How can we find all functions g such that $g(B_t)$ is a martingale? (assume g(x) is twice continuously differentiable). Let $X_t$ = $g(B_t)$, by using the Ito formula, I get
$dX_t$ = $f_{B}'$($B_t$)$dB_t$ + $\frac{1}{2}$$f_{BB}''$($B_t$)dt, then by integrating both sides, I obtain X$_t$ = g(t) + $\frac{1}{2}$$g_{B}'$(B$_t$) $-$ $\frac{1}{2}$$g_{B}'$(0). It requires that $\textbf{E}$[X$_t$|$\mathcal{F}_s$] = X$_s$ for t $\geq$ s.
It follows that we need $\textbf{E}$[g(t) - g(s) + $\frac{1}{2}$[$g_B'$(B$_t$) - $g_B'$(B$_s$)] | $\mathcal{F}_s$] = 0.
Is it correct? Not sure how to continue to solve it. Any suggestion?

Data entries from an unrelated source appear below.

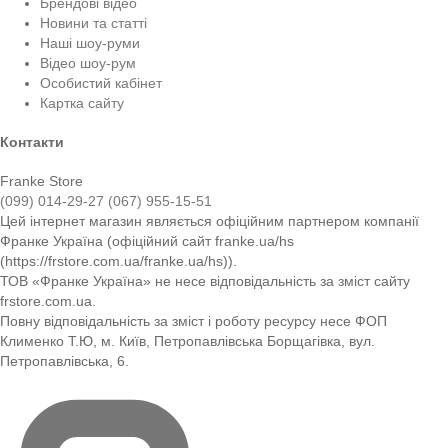
Брендові відео
Новини та статті
Наші шоу-руми
Відео шоу-рум
Особистий кабінет
Картка сайту
Контакти
Franke Store
(099) 014-29-27
(067) 955-15-51
Цей інтернет магазин являється офіційним партнером компанії
Франке Україна (офіційний сайт franke.ua/hs
(https://frstore.com.ua/franke.ua/hs)).
ТОВ «Франке Україна» не несе відповідальність за зміст сайту
frstore.com.ua.
Повну відповідальність за зміст і роботу ресурсу несе ФОП
Клименко Т.Ю, м. Київ, Петропавлівська Борщагівка, вул.
Петропавлівська, 6.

Your integration of both sides doesn't make any sense to me. You should get $$X_t = g(0) + \int_0^t g'(B_s)\,dB_s + \frac{1}{2} \int_0^t g''(B_s)\,ds$$ and then observe that a martingale has zero bounded variation part, so you will get a martingale only if the last term on the right side vanishes. You also need to ensure that the $dB_s$ term is a martingale, and not just a local martingale. That should give you an idea of an appropriate condition on $g$...